In un mondo obbligato alla frenesia, la lentezza è un atto rivoluzionario.
È questo che ho pensato mentre il pullman organizzato dal progetto Atlas Interreg Italia-Croazia e Tecnopolis PST si arrampicava sulle curve dolci che ci avrebbero portato verso il tour esperenziale di Orsara di Puglia – a cui Colori Vivaci Magazine ha avuto l’onore di essere stato invitato – nel pieno del subappennino dauno.
Sub-appennino.
Un nome che sta ad indicare che queste colline non avrebbero neanche la rispettabilità della montagna appenninica, eppure accolgono il viandante con la dignità di chi conosce la propria bellezza e i propri limiti, fino a fare di questi ultimi un pregio.

Lo chef Peppe Zullo

Mentre stiamo per varcare la soglia del ristorante di Peppe Zullo – il “cuoco contadino”, uno chef di fama internazionale, che ha saputo coniugare tradizione e modernità – un vecchio pastore ci osserva serafico, appoggiato al suo bastone coreografico, e i tetti delle case del paese ci salutano sul versante opposto: è un panorama che sa poco di Puglia ma, nonostante questo, la sfoggia orgogliosamente nella toponomastica.

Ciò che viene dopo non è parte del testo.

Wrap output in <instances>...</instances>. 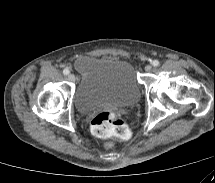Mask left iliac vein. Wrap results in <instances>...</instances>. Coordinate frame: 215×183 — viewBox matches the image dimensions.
Segmentation results:
<instances>
[{"label": "left iliac vein", "mask_w": 215, "mask_h": 183, "mask_svg": "<svg viewBox=\"0 0 215 183\" xmlns=\"http://www.w3.org/2000/svg\"><path fill=\"white\" fill-rule=\"evenodd\" d=\"M151 70H152V66L151 65L148 64V65L145 66V71L146 72H150Z\"/></svg>", "instance_id": "1"}]
</instances>
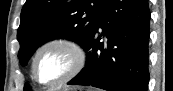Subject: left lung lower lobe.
Returning <instances> with one entry per match:
<instances>
[{
    "mask_svg": "<svg viewBox=\"0 0 173 91\" xmlns=\"http://www.w3.org/2000/svg\"><path fill=\"white\" fill-rule=\"evenodd\" d=\"M150 16L148 0H107L85 47V68L68 84L147 91Z\"/></svg>",
    "mask_w": 173,
    "mask_h": 91,
    "instance_id": "left-lung-lower-lobe-1",
    "label": "left lung lower lobe"
}]
</instances>
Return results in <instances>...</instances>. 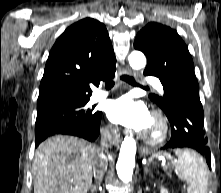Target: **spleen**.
I'll return each instance as SVG.
<instances>
[{"mask_svg": "<svg viewBox=\"0 0 221 193\" xmlns=\"http://www.w3.org/2000/svg\"><path fill=\"white\" fill-rule=\"evenodd\" d=\"M175 153V171L187 183V193H207L208 168L202 156L189 149H177Z\"/></svg>", "mask_w": 221, "mask_h": 193, "instance_id": "3e777b00", "label": "spleen"}]
</instances>
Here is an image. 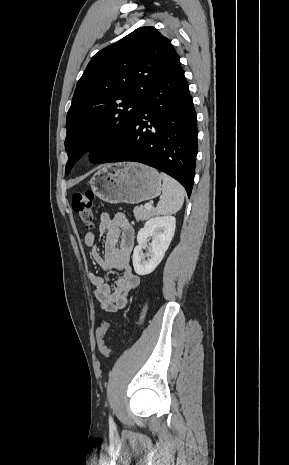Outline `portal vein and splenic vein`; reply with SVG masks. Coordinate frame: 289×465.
I'll list each match as a JSON object with an SVG mask.
<instances>
[{"instance_id":"obj_1","label":"portal vein and splenic vein","mask_w":289,"mask_h":465,"mask_svg":"<svg viewBox=\"0 0 289 465\" xmlns=\"http://www.w3.org/2000/svg\"><path fill=\"white\" fill-rule=\"evenodd\" d=\"M145 209H151L152 205L150 203H146L144 206Z\"/></svg>"}]
</instances>
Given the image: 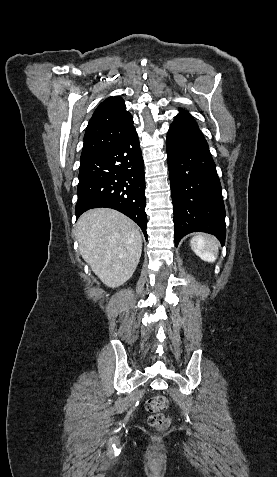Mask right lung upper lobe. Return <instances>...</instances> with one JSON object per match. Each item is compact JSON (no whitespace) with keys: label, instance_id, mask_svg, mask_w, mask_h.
Wrapping results in <instances>:
<instances>
[{"label":"right lung upper lobe","instance_id":"1","mask_svg":"<svg viewBox=\"0 0 277 477\" xmlns=\"http://www.w3.org/2000/svg\"><path fill=\"white\" fill-rule=\"evenodd\" d=\"M133 118L121 97H109L95 110L86 128L81 159L110 148L132 130Z\"/></svg>","mask_w":277,"mask_h":477}]
</instances>
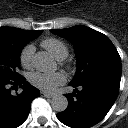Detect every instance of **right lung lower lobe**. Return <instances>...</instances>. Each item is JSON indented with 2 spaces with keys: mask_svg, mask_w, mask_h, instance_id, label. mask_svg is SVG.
I'll list each match as a JSON object with an SVG mask.
<instances>
[{
  "mask_svg": "<svg viewBox=\"0 0 128 128\" xmlns=\"http://www.w3.org/2000/svg\"><path fill=\"white\" fill-rule=\"evenodd\" d=\"M12 88L23 87V92L17 96L11 94ZM40 96V91L30 85L24 77L13 81L0 80V128H17L27 118L30 105L34 98Z\"/></svg>",
  "mask_w": 128,
  "mask_h": 128,
  "instance_id": "right-lung-lower-lobe-1",
  "label": "right lung lower lobe"
}]
</instances>
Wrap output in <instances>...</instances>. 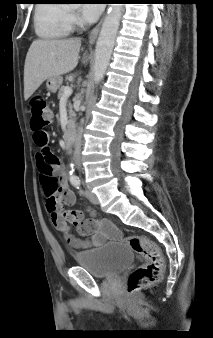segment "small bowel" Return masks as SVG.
Wrapping results in <instances>:
<instances>
[{
    "label": "small bowel",
    "instance_id": "obj_1",
    "mask_svg": "<svg viewBox=\"0 0 213 338\" xmlns=\"http://www.w3.org/2000/svg\"><path fill=\"white\" fill-rule=\"evenodd\" d=\"M46 155L52 159V167L55 169L60 181L61 199L65 205L72 206L75 203L76 195L67 188V173L60 166V160L55 155L46 151ZM41 181L45 187L46 178L41 176ZM77 216V229L80 235L87 241L81 242L80 239L69 234L68 218L62 211H57L53 217V224L56 228L64 233L69 245L77 251L89 249L91 244L103 242L105 240H116L118 237L117 230L113 223L108 219L90 218L83 219V212L80 210H72Z\"/></svg>",
    "mask_w": 213,
    "mask_h": 338
}]
</instances>
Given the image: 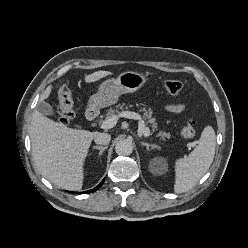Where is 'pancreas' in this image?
Wrapping results in <instances>:
<instances>
[{
  "label": "pancreas",
  "instance_id": "1",
  "mask_svg": "<svg viewBox=\"0 0 248 248\" xmlns=\"http://www.w3.org/2000/svg\"><path fill=\"white\" fill-rule=\"evenodd\" d=\"M124 108H127L125 107V104L122 105L119 104L116 106V109L115 108L108 109L106 114V119L111 118L112 116L115 115V113L119 112V109L123 110ZM142 111H143L144 119H146L148 123L151 124L150 126L152 127V130L155 131L157 128V124L155 123V118L152 117V113H153L152 110L151 109L146 110L145 108H143ZM157 137H160L162 140H165L166 138H170V134L165 131H160L157 133Z\"/></svg>",
  "mask_w": 248,
  "mask_h": 248
}]
</instances>
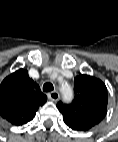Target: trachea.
<instances>
[{
  "mask_svg": "<svg viewBox=\"0 0 118 142\" xmlns=\"http://www.w3.org/2000/svg\"><path fill=\"white\" fill-rule=\"evenodd\" d=\"M53 89H54L53 84L50 82H47L43 85L44 92H49V91H52Z\"/></svg>",
  "mask_w": 118,
  "mask_h": 142,
  "instance_id": "3493384b",
  "label": "trachea"
}]
</instances>
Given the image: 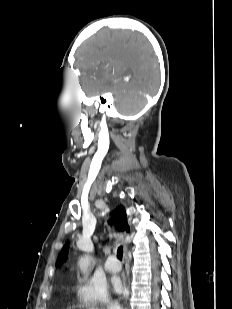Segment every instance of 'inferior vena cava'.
Here are the masks:
<instances>
[{
  "instance_id": "obj_1",
  "label": "inferior vena cava",
  "mask_w": 232,
  "mask_h": 309,
  "mask_svg": "<svg viewBox=\"0 0 232 309\" xmlns=\"http://www.w3.org/2000/svg\"><path fill=\"white\" fill-rule=\"evenodd\" d=\"M107 309H121L119 306L109 305Z\"/></svg>"
}]
</instances>
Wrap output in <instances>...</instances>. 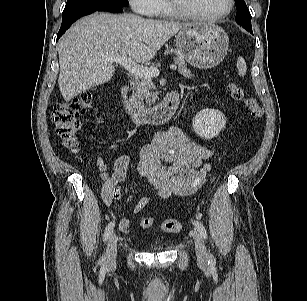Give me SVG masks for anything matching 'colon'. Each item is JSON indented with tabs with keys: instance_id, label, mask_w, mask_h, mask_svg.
I'll list each match as a JSON object with an SVG mask.
<instances>
[{
	"instance_id": "obj_1",
	"label": "colon",
	"mask_w": 307,
	"mask_h": 301,
	"mask_svg": "<svg viewBox=\"0 0 307 301\" xmlns=\"http://www.w3.org/2000/svg\"><path fill=\"white\" fill-rule=\"evenodd\" d=\"M229 91L234 100L244 103L253 119L259 120L262 117V108L256 99L246 95L241 85L232 82L229 84ZM92 99L93 96L90 92H82L72 100L58 103L53 110L52 122L64 145L71 151H76L78 147L79 117L90 108ZM154 223V218L144 217L141 226L147 229L153 227ZM159 227L168 233H178L181 231L182 225L177 219H165Z\"/></svg>"
}]
</instances>
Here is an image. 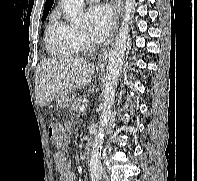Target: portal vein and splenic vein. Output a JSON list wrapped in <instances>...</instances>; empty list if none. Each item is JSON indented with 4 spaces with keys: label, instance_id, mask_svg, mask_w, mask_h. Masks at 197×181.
Instances as JSON below:
<instances>
[{
    "label": "portal vein and splenic vein",
    "instance_id": "18ae733b",
    "mask_svg": "<svg viewBox=\"0 0 197 181\" xmlns=\"http://www.w3.org/2000/svg\"><path fill=\"white\" fill-rule=\"evenodd\" d=\"M85 110H86L85 106H81V107L79 108V112H80V113L85 112Z\"/></svg>",
    "mask_w": 197,
    "mask_h": 181
}]
</instances>
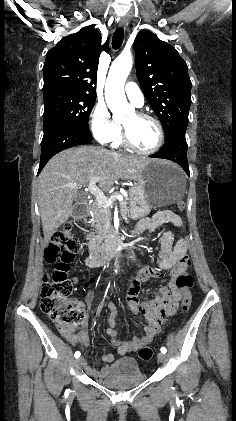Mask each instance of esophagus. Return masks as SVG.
<instances>
[{
    "label": "esophagus",
    "mask_w": 236,
    "mask_h": 421,
    "mask_svg": "<svg viewBox=\"0 0 236 421\" xmlns=\"http://www.w3.org/2000/svg\"><path fill=\"white\" fill-rule=\"evenodd\" d=\"M120 27H126L128 25V20L126 17H121L119 20Z\"/></svg>",
    "instance_id": "1"
}]
</instances>
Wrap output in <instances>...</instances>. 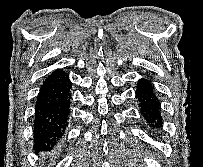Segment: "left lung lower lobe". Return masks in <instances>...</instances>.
Returning a JSON list of instances; mask_svg holds the SVG:
<instances>
[{
	"label": "left lung lower lobe",
	"mask_w": 203,
	"mask_h": 167,
	"mask_svg": "<svg viewBox=\"0 0 203 167\" xmlns=\"http://www.w3.org/2000/svg\"><path fill=\"white\" fill-rule=\"evenodd\" d=\"M136 98L140 112L146 120L148 126L157 130L162 125L161 104L152 83L141 78L136 86Z\"/></svg>",
	"instance_id": "0a47b994"
}]
</instances>
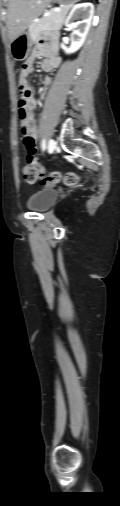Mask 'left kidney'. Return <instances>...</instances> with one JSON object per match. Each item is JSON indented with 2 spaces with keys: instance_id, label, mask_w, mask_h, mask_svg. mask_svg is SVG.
Listing matches in <instances>:
<instances>
[{
  "instance_id": "left-kidney-1",
  "label": "left kidney",
  "mask_w": 120,
  "mask_h": 506,
  "mask_svg": "<svg viewBox=\"0 0 120 506\" xmlns=\"http://www.w3.org/2000/svg\"><path fill=\"white\" fill-rule=\"evenodd\" d=\"M93 14L94 6L91 3L77 4L71 9L65 20V26L73 30L70 38L71 44L69 47L61 44L65 53H74L82 47L89 32ZM79 18L81 20L75 23L74 20Z\"/></svg>"
}]
</instances>
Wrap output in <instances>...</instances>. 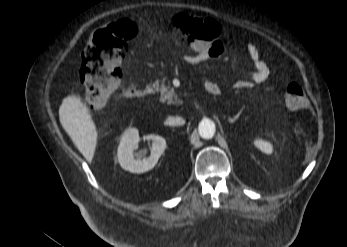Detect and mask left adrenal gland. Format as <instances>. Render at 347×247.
I'll use <instances>...</instances> for the list:
<instances>
[{"instance_id":"a2214340","label":"left adrenal gland","mask_w":347,"mask_h":247,"mask_svg":"<svg viewBox=\"0 0 347 247\" xmlns=\"http://www.w3.org/2000/svg\"><path fill=\"white\" fill-rule=\"evenodd\" d=\"M239 115H240V113H238L237 115H235L234 118L229 117V118H228V121H229L230 123L235 122V121L238 119Z\"/></svg>"}]
</instances>
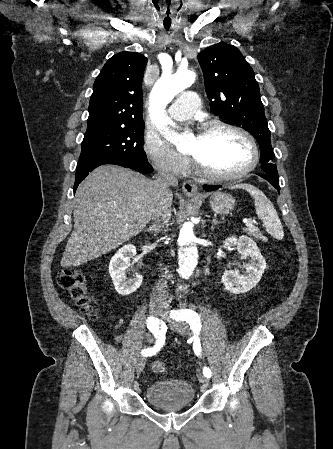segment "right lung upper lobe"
Returning a JSON list of instances; mask_svg holds the SVG:
<instances>
[{"label": "right lung upper lobe", "mask_w": 333, "mask_h": 449, "mask_svg": "<svg viewBox=\"0 0 333 449\" xmlns=\"http://www.w3.org/2000/svg\"><path fill=\"white\" fill-rule=\"evenodd\" d=\"M147 58L137 52L111 57L93 86L87 127L143 122L142 80Z\"/></svg>", "instance_id": "right-lung-upper-lobe-1"}]
</instances>
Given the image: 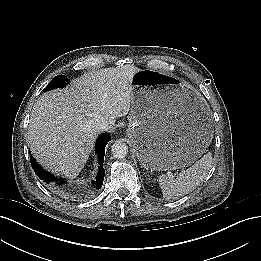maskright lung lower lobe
I'll return each mask as SVG.
<instances>
[{
  "mask_svg": "<svg viewBox=\"0 0 261 261\" xmlns=\"http://www.w3.org/2000/svg\"><path fill=\"white\" fill-rule=\"evenodd\" d=\"M110 140V133L102 134L99 136L96 142V153L98 154L99 157V164H100V170L98 172V175L96 176V181H92V184H95V187L97 189H100L103 180H104V169H103V159H104V154H105V146L107 142ZM31 156V155H30ZM32 168L34 169L35 174L43 180L46 184H48L49 187L61 191L62 193H72L71 191L67 190V188L61 187L65 181L62 179H57L53 174L48 173L45 171L36 161L31 157L30 159ZM75 194H83L79 192H75Z\"/></svg>",
  "mask_w": 261,
  "mask_h": 261,
  "instance_id": "1",
  "label": "right lung lower lobe"
}]
</instances>
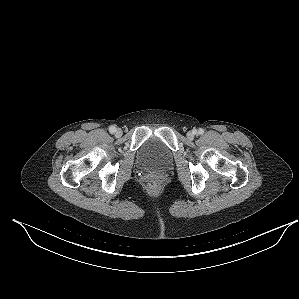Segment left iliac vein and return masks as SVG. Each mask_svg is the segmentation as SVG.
I'll return each instance as SVG.
<instances>
[{
    "label": "left iliac vein",
    "instance_id": "left-iliac-vein-1",
    "mask_svg": "<svg viewBox=\"0 0 299 299\" xmlns=\"http://www.w3.org/2000/svg\"><path fill=\"white\" fill-rule=\"evenodd\" d=\"M195 134H196V130L189 131V132L187 133V137H188V139L192 140V139L194 138Z\"/></svg>",
    "mask_w": 299,
    "mask_h": 299
}]
</instances>
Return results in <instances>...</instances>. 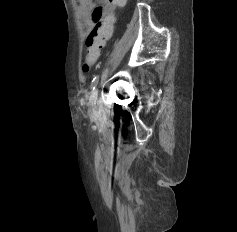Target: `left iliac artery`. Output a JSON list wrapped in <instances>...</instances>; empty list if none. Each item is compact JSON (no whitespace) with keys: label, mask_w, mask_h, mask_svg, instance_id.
I'll return each instance as SVG.
<instances>
[{"label":"left iliac artery","mask_w":237,"mask_h":232,"mask_svg":"<svg viewBox=\"0 0 237 232\" xmlns=\"http://www.w3.org/2000/svg\"><path fill=\"white\" fill-rule=\"evenodd\" d=\"M98 80H99V75H95L92 82H91V85H90L91 91L95 90V88L97 86V83H98Z\"/></svg>","instance_id":"1"}]
</instances>
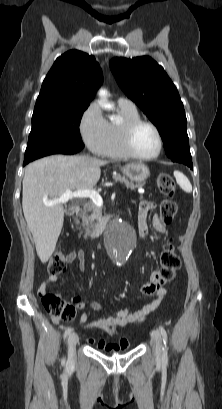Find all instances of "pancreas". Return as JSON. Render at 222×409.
I'll return each instance as SVG.
<instances>
[{
    "label": "pancreas",
    "instance_id": "1",
    "mask_svg": "<svg viewBox=\"0 0 222 409\" xmlns=\"http://www.w3.org/2000/svg\"><path fill=\"white\" fill-rule=\"evenodd\" d=\"M114 179L116 181H121L126 184V186L130 187L131 189L134 188H140L143 186V184L140 185H134L132 182H129L125 177H122L120 174L115 175ZM102 216V209L95 205L92 201L87 202L81 213L79 214V217L81 218V226L85 229V235L86 236H95V226L96 223L95 221L100 220Z\"/></svg>",
    "mask_w": 222,
    "mask_h": 409
}]
</instances>
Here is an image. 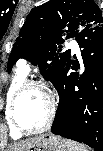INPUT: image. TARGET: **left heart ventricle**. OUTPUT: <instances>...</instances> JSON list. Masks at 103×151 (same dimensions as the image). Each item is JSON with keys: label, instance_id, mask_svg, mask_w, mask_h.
I'll use <instances>...</instances> for the list:
<instances>
[{"label": "left heart ventricle", "instance_id": "1", "mask_svg": "<svg viewBox=\"0 0 103 151\" xmlns=\"http://www.w3.org/2000/svg\"><path fill=\"white\" fill-rule=\"evenodd\" d=\"M48 116V101L45 94L36 88L27 90L18 100L16 117L27 129H37L44 125Z\"/></svg>", "mask_w": 103, "mask_h": 151}]
</instances>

Il cibo, ecco: siamo in un’epoca in cui tutto è spettacolarizzato, e la cucina non fa eccezione; anche Peppe Zullo non disdegna di apparire spesso in televisione, ma la sua fama non ha intaccato il gusto della ricerca, né quello della lentezza. In cucina, una signora del paese prepara le orecchiette a mano, e ci insegna persino i trucchi del mestiere. Lui, lo chef, le condisce con ciò che abbiamo appena raccolto insieme dal suo orto: erbe spontanee che molti di noi considererebbero erbacce. È così che nasce la sua famosa parmigiana di borragine, o la pasta condita con i gambi – tecnicamente i “germogli” – delle zucchine: una parte della pianta della quale nei supermercati non si vede neanche l’ombra; sono scarti, che invece nelle sue mani si trasformano in condimenti ricercati, dal sapore inedito ed esplosivo.

Il pastore di Orsara di Puglia

Dall’altra parte dei tornanti ci attende il borgo, che cela un’abbazia edificata su una grotta consacrata a San Michele Arcangelo: vi ricorda niente? Poco più in là, sul Gargano, la sua sorella maggiore accoglie quotidianamente frotte di turisti e pellegrini mentre qui, in mezzo agli alberi, ci siamo solo noi e un gruppo di ragazzi che studiano chitarra acustica. I loro arpeggi sono un sottofondo perfetto per questa visita intima e suggestiva.

I chitarristi dell’Abbazzia

Nel cuore del centro storico, un forno a paglia risalente al 1526. Qui preparano un pane fatto con lievito madre con un secolo e mezzo di vita e semola ricavata da grani biologici coltivati in zona.
Lo infornano due volte a settimana.
Riuscite a immaginare una simile anomalia, in un mondo in cui gli ipermercati sfornano baguette a qualsiasi ora di qualsiasi giorno, domeniche comprese? Riuscite a immaginare la qualità che può scaturire da ritmi così lenti? Probabilmente no: io dico che ci stiamo perdendo qualcosa, in questa frenesia di avere tutto e sempre. Personalmente non ne ero capace, finché non ho assaggiato la pizza della vicina trattoria Pane e salute, preparata con gli stessi metodi dalle stesse persone.
La lentezza è la chiave della qualità, dunque, nel subappennino dauno. Dovremmo trarne un insegnamento di vita, noi abitanti delle città, che forse in un paese del genere non saremmo capaci di vivere, ma nel quale perderci, ogni tanto, non può fare che bene.